I’ve known my F-a-L for about half of my life. Yes, I have ‘older’ friends, but, sadly, I don’t have much in common with them anymore. Or else we haven’t made the effort to stay in touch over the years… But my F-a-L has been there for me, even when she hasn’t been able to be there in person. And when we can get together and spend some quality time, it’s like we’re back in high school, skipping yoga together, riding to and from school together, and laughing hysterically about my ridiculous driving or stunted sneezes… Even after four years of regular emails and not one opportunity for a hug or a shared meal, the moment we’re able to hang out again is like it’s been no time at all.

There’s something special about a friend who has as much in common with you as she has not in common with you. And those things that make us like night and day different, they fade so quickly behind conversations of sci-fi and TV and books and favorite subjects and college majors and future plans it feels like we were truly twins separated at birth. What I love is that we can be completely opposite in our thoughts and beliefs on a topic and never once exchange an argumentative word. How is that possible when I can have a riotous disagreement with members of my own family about a topic we essentially agree on?

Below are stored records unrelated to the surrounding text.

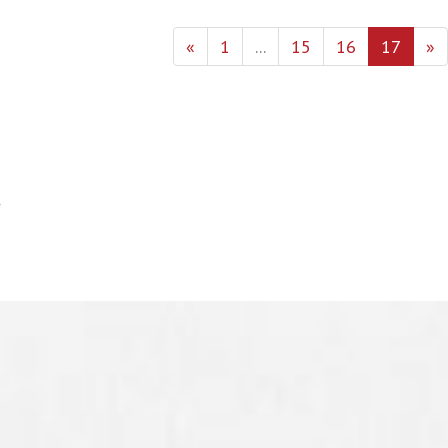
«
1
...
15
16
17
»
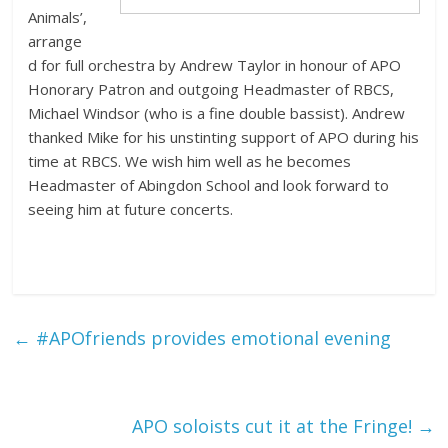
Animals’,
arrange
d for full orchestra by Andrew Taylor in honour of APO
Honorary Patron and outgoing Headmaster of RBCS,
Michael Windsor (who is a fine double bassist). Andrew
thanked Mike for his unstinting support of APO during his
time at RBCS. We wish him well as he becomes
Headmaster of Abingdon School and look forward to
seeing him at future concerts.
←
#APOfriends provides emotional evening
APO soloists cut it at the Fringe!
→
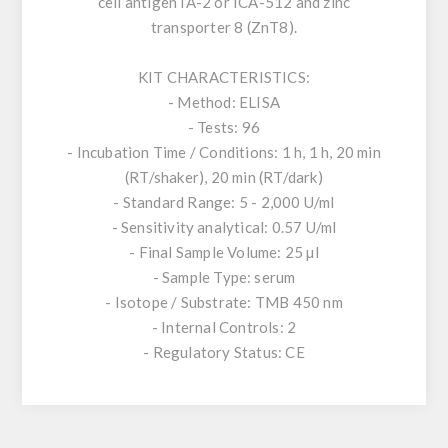
cell antigen IA-2 or ICA-512 and zinc
transporter 8 (ZnT8).
KIT CHARACTERISTICS:
- Method: ELISA
- Tests: 96
- Incubation Time / Conditions: 1 h, 1 h, 20 min
(RT/shaker), 20 min (RT/dark)
- Standard Range: 5 - 2,000 U/ml
- Sensitivity analytical: 0.57 U/ml
- Final Sample Volume: 25 µl
- Sample Type: serum
- Isotope / Substrate: TMB 450 nm
- Internal Controls: 2
- Regulatory Status: CE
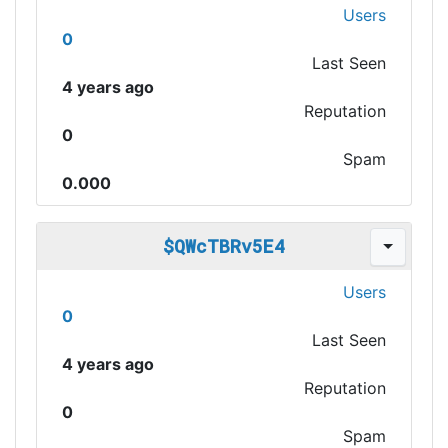
Users
0
Last Seen
4 years ago
Reputation
0
Spam
0.000
$QWcTBRv5E4
Users
0
Last Seen
4 years ago
Reputation
0
Spam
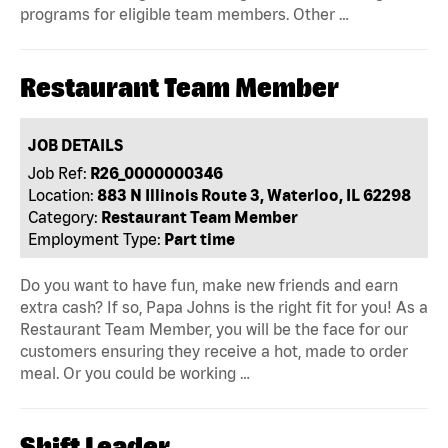
programs for eligible team members. Other …
Restaurant Team Member
JOB DETAILS
Job Ref:
R26_0000000346
Location:
883 N Illinois Route 3, Waterloo, IL 62298
Category:
Restaurant Team Member
Employment Type:
Part time
Do you want to have fun, make new friends and earn
extra cash? If so, Papa Johns is the right fit for you! As a
Restaurant Team Member, you will be the face for our
customers ensuring they receive a hot, made to order
meal. Or you could be working …
Shift Leader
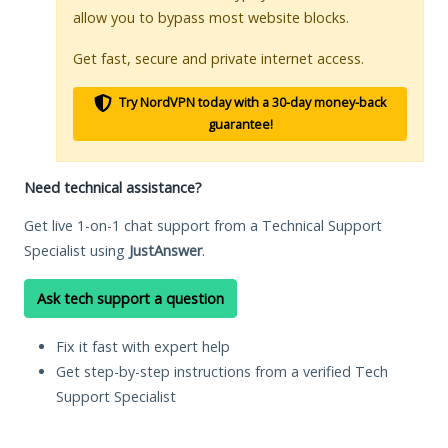
allow you to bypass most website blocks.
Get fast, secure and private internet access.
Try NordVPN today with a 30-day money-back
guarantee!
Need technical assistance?
Get live 1-on-1 chat support from a Technical Support
Specialist using
JustAnswer
.
Ask tech support a question
Fix it fast with expert help
Get step-by-step instructions from a verified Tech
Support Specialist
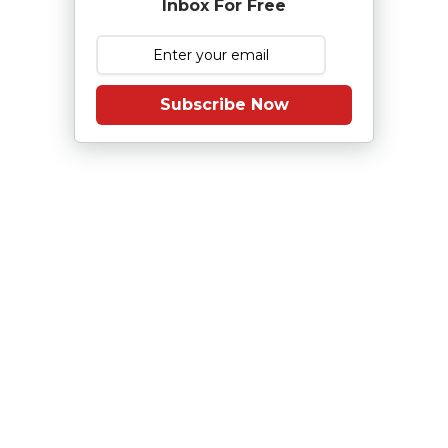
Inbox For Free
Subscribe Now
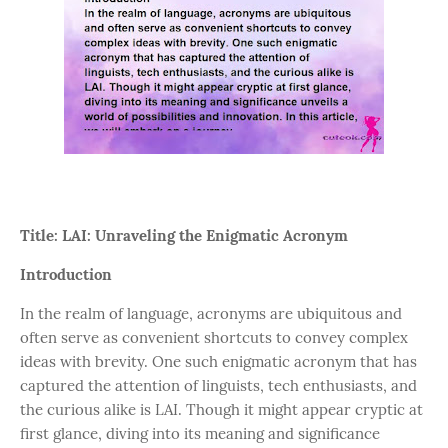
Title: LAI: Unraveling the Enigmatic Acronym
Introduction
In the realm of language, acronyms are ubiquitous and
often serve as convenient shortcuts to convey complex
ideas with brevity. One such enigmatic acronym that has
captured the attention of linguists, tech enthusiasts, and
the curious alike is LAI. Though it might appear cryptic at
first glance, diving into its meaning and significance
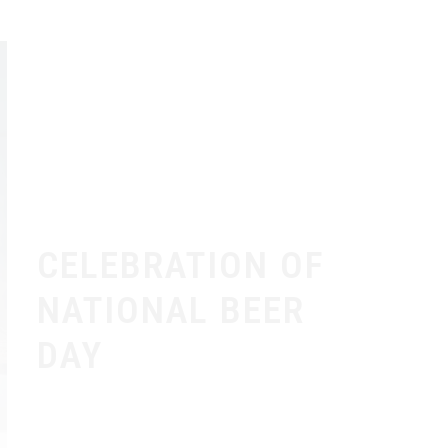
CELEBRATION OF
NATIONAL BEER
DAY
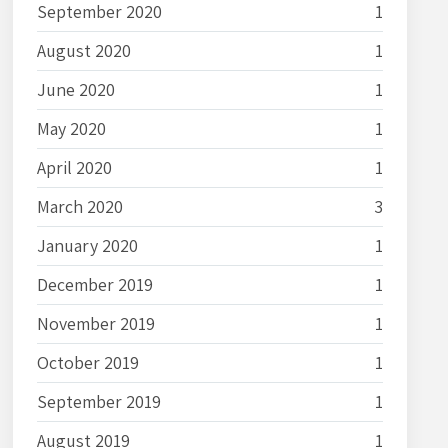
September 2020
1
August 2020
1
June 2020
1
May 2020
1
April 2020
1
March 2020
3
January 2020
1
December 2019
1
November 2019
1
October 2019
1
September 2019
1
August 2019
1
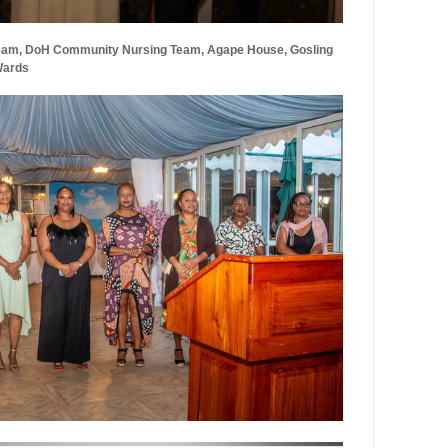
eam, DoH Community Nursing Team, Agape House, Gosling
Wards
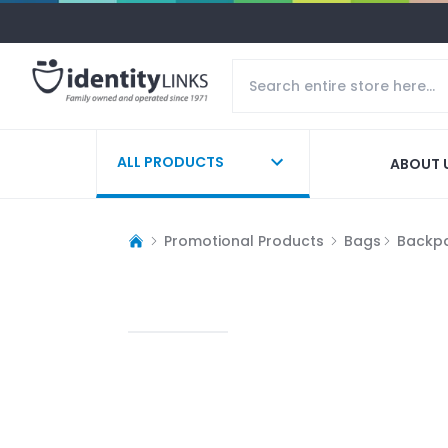
ALL PRODUCTS
ABOUT 
Promotional Products
Bags
Backp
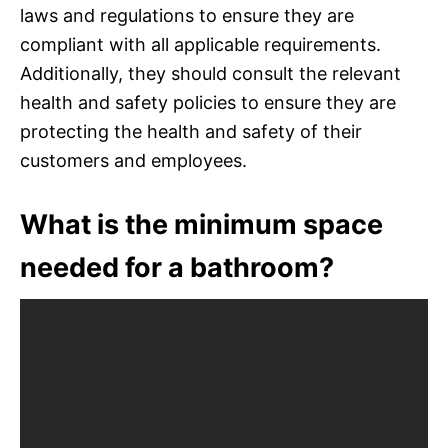
laws and regulations to ensure they are
compliant with all applicable requirements.
Additionally, they should consult the relevant
health and safety policies to ensure they are
protecting the health and safety of their
customers and employees.
What is the minimum space
needed for a bathroom?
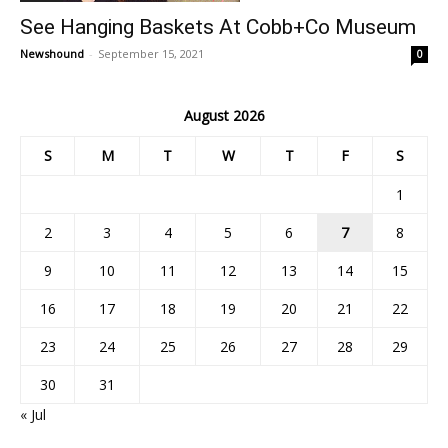
See Hanging Baskets At Cobb+Co Museum
Newshound
-
September 15, 2021
0
August 2026
S
M
T
W
T
F
S
1
2
3
4
5
6
7
8
9
10
11
12
13
14
15
16
17
18
19
20
21
22
23
24
25
26
27
28
29
30
31
« Jul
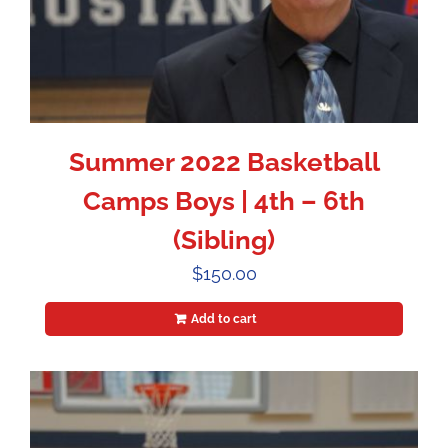
Summer 2022 Basketball
Camps Boys | 4th – 6th
(Sibling)
$
150.00
Add to cart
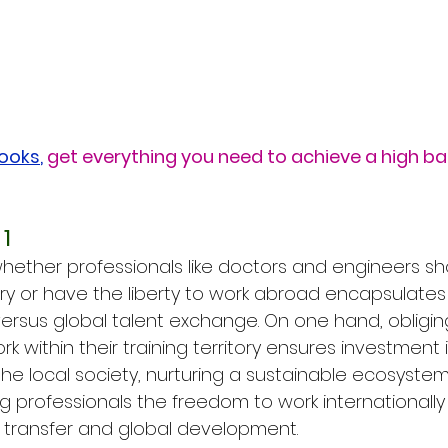
Books
,
get everything you need to achieve a high b
1
ether professionals like doctors and engineers sho
ntry or have the liberty to work abroad encapsulate
versus global talent exchange. On one hand, obligin
rk within their training territory ensures investment
he local society, nurturing a sustainable ecosystem 
g professionals the freedom to work internationally
 transfer and global development.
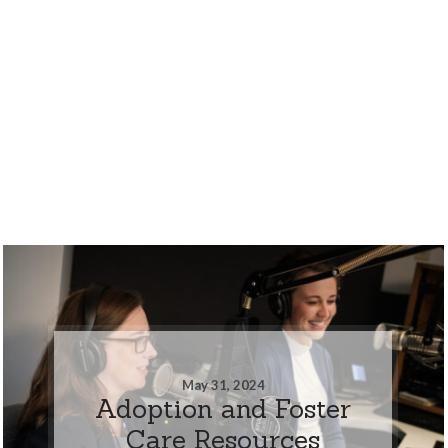
May 31, 2024
Adoption and Foster
Care Resources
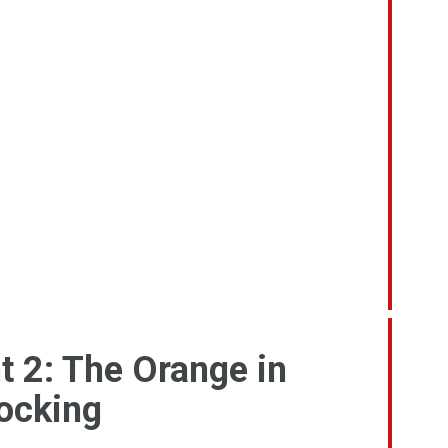
t 2: The Orange in
tocking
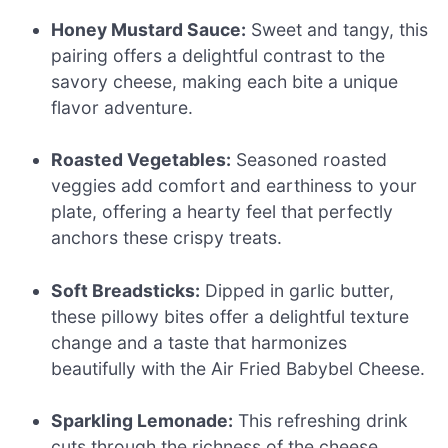
Honey Mustard Sauce:
Sweet and tangy, this
pairing offers a delightful contrast to the
savory cheese, making each bite a unique
flavor adventure.
Roasted Vegetables:
Seasoned roasted
veggies add comfort and earthiness to your
plate, offering a hearty feel that perfectly
anchors these crispy treats.
Soft Breadsticks:
Dipped in garlic butter,
these pillowy bites offer a delightful texture
change and a taste that harmonizes
beautifully with the Air Fried Babybel Cheese.
Sparkling Lemonade:
This refreshing drink
cuts through the richness of the cheese,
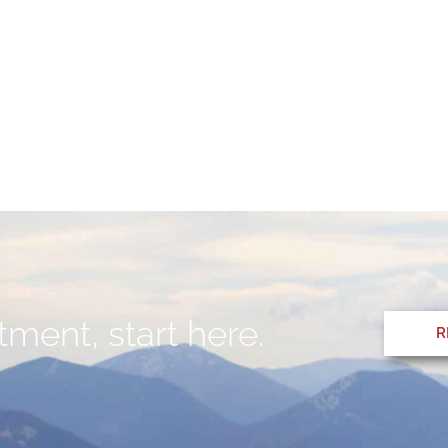
ment, start here.
R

Maybe it has something to do with personality, too. My Friend-at-Large is one of the most accepting individuals I know. She is able to take a person, faults and all, and see them as completely entitled to their own  hopes, dreams, thoughts, beliefs and actions, looking past differences and bringing out similarities between them. She has a true gift, which may be why I feel like I have more in common with her than I would with a true twin sister. I’m not precisely sure what my particular gift is, but if anyone could pinpoint it – I bet it would be F-a-L 🙂

All of this is why I almost cried when I left her mother’s home this afternoon, knowing I won’t be seeing her again for months (and possibly – but hopefully not – years) to come. Emails are wonderful – heaven knows without them, she and I wouldn’t have been able to stay connected over the years – but they can’t replace that face-t0-face time. It’s hard to know that I’m missing out on a lot of fun and meaningful time with her (having several rather large states in between us when she returns home), but I also dearly want for her to be happy, so I did my best to hold back the tears and wished her well, and a safe trip across the country.

I’ve been rather sentimental this post, and I do apologize as I’ve strayed from my normal self-deprecating humor, but I really want F-a-L to know how much she means to me and how, even in absentia, I consider her to be one of my most cherished friends.